The past is another country, they say, and this is especially true of the summers of old: the skies a deep mesmeric blue that might have been imagined centuries before.

Our tiny little field by the house may have been the hay meadow, but it was so much more besides. It was the place where the fairies played their football on warm moonlit nights. There was nothing strange in this, I suppose, for the fairies domain, the old ringed fort was just a few fields away overlooking the bay.

There it rose up against the skyline, it’s magic circle of trees ever and always looking out across the tide, its ancient grandeur enhanced every evening by the glow of the setting sun.

It was a place of mystery and stillness, the accumulated stillness of years and decades and centuries: wild roses among the mosses and lichens that painted its walls. It never occurred to us to ask why the fairies overlooked so many larger fields in favour of our much smaller one.

 No, we never tried to rationalise it at all, but if we had asked about it, I’m sure we would have been told that the fairies being diminutive themselves liked things on a smaller scale, hence the attraction of our little field to them.

It wasn’t  just some vague tradition though, this story of the fairy footballer’s, for those of the older generation had the names of more than one witness. They told of how one such or another was passing the road very late at night , invariably giving the reason for their lateness so that it all seemed to sound so much more plausible still.

Sometimes I think that whereas adults deal in probabilities, children deal in possibilities, which makes them  far more open to tales of wonder and magic and enchantment. The fairy football games were always played on moonlit nights, another detail that sounded perfectly reasonable so that it became the easiest thing in the world to picture the fairies togged out in their football gear: the moon shining down on the dewy grasses and shimmering too in the bay beyond.

That was the way with the fairies.
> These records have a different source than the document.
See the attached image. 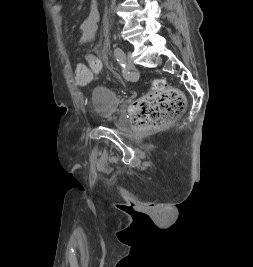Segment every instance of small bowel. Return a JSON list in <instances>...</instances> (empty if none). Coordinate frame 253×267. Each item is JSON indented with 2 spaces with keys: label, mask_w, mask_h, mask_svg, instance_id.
Here are the masks:
<instances>
[{
  "label": "small bowel",
  "mask_w": 253,
  "mask_h": 267,
  "mask_svg": "<svg viewBox=\"0 0 253 267\" xmlns=\"http://www.w3.org/2000/svg\"><path fill=\"white\" fill-rule=\"evenodd\" d=\"M51 9L60 29L62 30L63 29L62 6L58 3H54ZM98 21H99L98 2L97 0H92L89 14L82 21L80 25L81 36L78 41L79 45L88 43L94 38L95 32L97 30Z\"/></svg>",
  "instance_id": "c3829d8e"
}]
</instances>
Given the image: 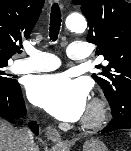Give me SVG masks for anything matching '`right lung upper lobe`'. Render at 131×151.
Wrapping results in <instances>:
<instances>
[{"mask_svg":"<svg viewBox=\"0 0 131 151\" xmlns=\"http://www.w3.org/2000/svg\"><path fill=\"white\" fill-rule=\"evenodd\" d=\"M43 5L44 0H0V63H8L21 38L29 37Z\"/></svg>","mask_w":131,"mask_h":151,"instance_id":"right-lung-upper-lobe-1","label":"right lung upper lobe"}]
</instances>
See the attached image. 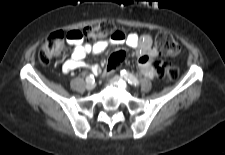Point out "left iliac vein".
Listing matches in <instances>:
<instances>
[{
	"label": "left iliac vein",
	"instance_id": "4c4485c4",
	"mask_svg": "<svg viewBox=\"0 0 225 155\" xmlns=\"http://www.w3.org/2000/svg\"><path fill=\"white\" fill-rule=\"evenodd\" d=\"M112 81L119 82V81H122V78L115 75V76L112 77ZM126 88L129 89L130 88L129 85H126Z\"/></svg>",
	"mask_w": 225,
	"mask_h": 155
}]
</instances>
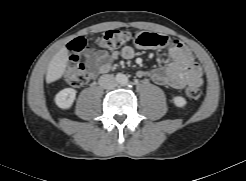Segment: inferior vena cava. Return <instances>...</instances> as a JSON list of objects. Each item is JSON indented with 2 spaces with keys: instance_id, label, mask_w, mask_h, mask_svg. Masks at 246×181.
I'll return each mask as SVG.
<instances>
[{
  "instance_id": "inferior-vena-cava-1",
  "label": "inferior vena cava",
  "mask_w": 246,
  "mask_h": 181,
  "mask_svg": "<svg viewBox=\"0 0 246 181\" xmlns=\"http://www.w3.org/2000/svg\"><path fill=\"white\" fill-rule=\"evenodd\" d=\"M99 85L105 89L113 88L117 85L116 79L111 74H105L100 76Z\"/></svg>"
}]
</instances>
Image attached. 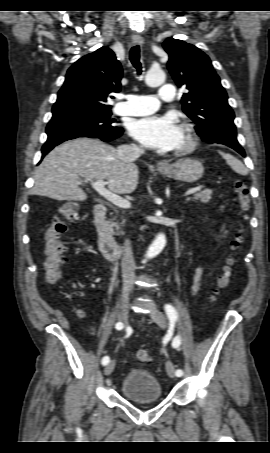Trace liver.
Returning a JSON list of instances; mask_svg holds the SVG:
<instances>
[{
    "label": "liver",
    "instance_id": "obj_1",
    "mask_svg": "<svg viewBox=\"0 0 270 453\" xmlns=\"http://www.w3.org/2000/svg\"><path fill=\"white\" fill-rule=\"evenodd\" d=\"M81 178L106 180L116 194H130L138 185V168L118 158L117 150L100 140L77 138L54 148L36 168L31 194L58 201H85Z\"/></svg>",
    "mask_w": 270,
    "mask_h": 453
}]
</instances>
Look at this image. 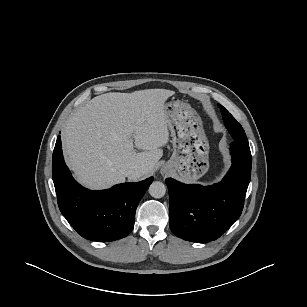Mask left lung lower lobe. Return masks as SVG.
<instances>
[{
	"mask_svg": "<svg viewBox=\"0 0 307 307\" xmlns=\"http://www.w3.org/2000/svg\"><path fill=\"white\" fill-rule=\"evenodd\" d=\"M232 166L224 179L212 186L183 184L166 179L169 190L170 228L187 241L207 242L219 238L241 215L251 178L250 147L231 144Z\"/></svg>",
	"mask_w": 307,
	"mask_h": 307,
	"instance_id": "obj_1",
	"label": "left lung lower lobe"
}]
</instances>
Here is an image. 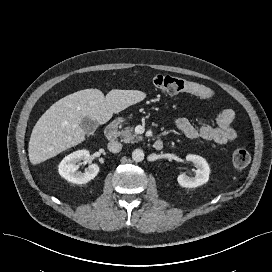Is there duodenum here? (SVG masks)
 Here are the masks:
<instances>
[{
    "label": "duodenum",
    "instance_id": "410a0bca",
    "mask_svg": "<svg viewBox=\"0 0 272 272\" xmlns=\"http://www.w3.org/2000/svg\"><path fill=\"white\" fill-rule=\"evenodd\" d=\"M119 121L111 122L105 132L106 139L108 141H114L117 138L118 134ZM153 148L155 150H161L163 148V142L160 139H157L153 142Z\"/></svg>",
    "mask_w": 272,
    "mask_h": 272
}]
</instances>
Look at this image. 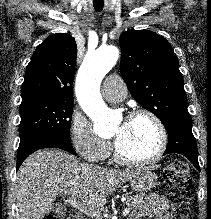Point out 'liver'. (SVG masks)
Returning a JSON list of instances; mask_svg holds the SVG:
<instances>
[{
  "label": "liver",
  "mask_w": 211,
  "mask_h": 219,
  "mask_svg": "<svg viewBox=\"0 0 211 219\" xmlns=\"http://www.w3.org/2000/svg\"><path fill=\"white\" fill-rule=\"evenodd\" d=\"M136 174L137 170L117 171L81 164L74 156L56 149L37 151L17 172L18 219H42L53 209L58 194L77 196L88 208H101L120 183Z\"/></svg>",
  "instance_id": "liver-1"
}]
</instances>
They may have been mischievous at times up to all sorts of pranks when it suited them, but they had it seemed very human attributes too. There was nothing they liked better than a good game of football so that rivalries between neighbouring forts were as keen as any between neighbouring parishes of the human kind.

There was another fort, a few fields further off, connected as it was according to tradition to the main fort overlooking the bay. It seemed doubtful, therefore, that the inmates of this second fort were rivals of the first. All that was certain was that the fairy matches were as  hotly contested as those of their human neighbours.

Apart from football, the fairies loved music, song and dance: all of which it seemed gave witness to their poetic and creative spirit. This was why they valued so highly the achievement of singers, musicians and storytellers, not just among their own kind but human kind too.

Inevitably they had enchanted tunes of their own, tunes which they jealously guarded and tried to keep to themselves. Sometimes one of these tunes was almost unwittingly overheard by some local musician of note who then became famous for his knowledge of the fairy tune.

The character of the fairies of course said much about the people who imagined them, their creators investing them with an imagining and a love of all things fanciful that clearly rivalled their own.

I don’t know that we thought about it too much but when we gave up the field in the lateness of evening, it was as if we were surrendering it again to the fairies and their kind.

Or maybe it was the other way round. Maybe they were the ones who lent it to us during the daytime, taking possession of it again when the moon hung like a silver apple in the sky.

All of this makes me think that every single field, no matter how big, no matter how small, has a secret history of its own: a history long since embedded in popular culture and tradition. It is a history not just of human involvement in the field, but also of the wild, of nature itself shaping it and moulding it over time.

There was the time when the hare gave birth to her young in a grassy corner of her own. The hare’s nest, or form, was no more than a flattening of the grasses, but the young, the tiny leverets, were the sweetest, most endearing things imaginable.

They might have come straight from a storybook, though I doubt if any story, no matter how well crafted and told, could rival the living beauty of nature itself. We never wondered what the fairies made of them, but surely like us they were glad of them too.

It was no great wonder though that I was reading about wildlife in magazines and books, for the field, the little fairy field of summer had a magic all of its own.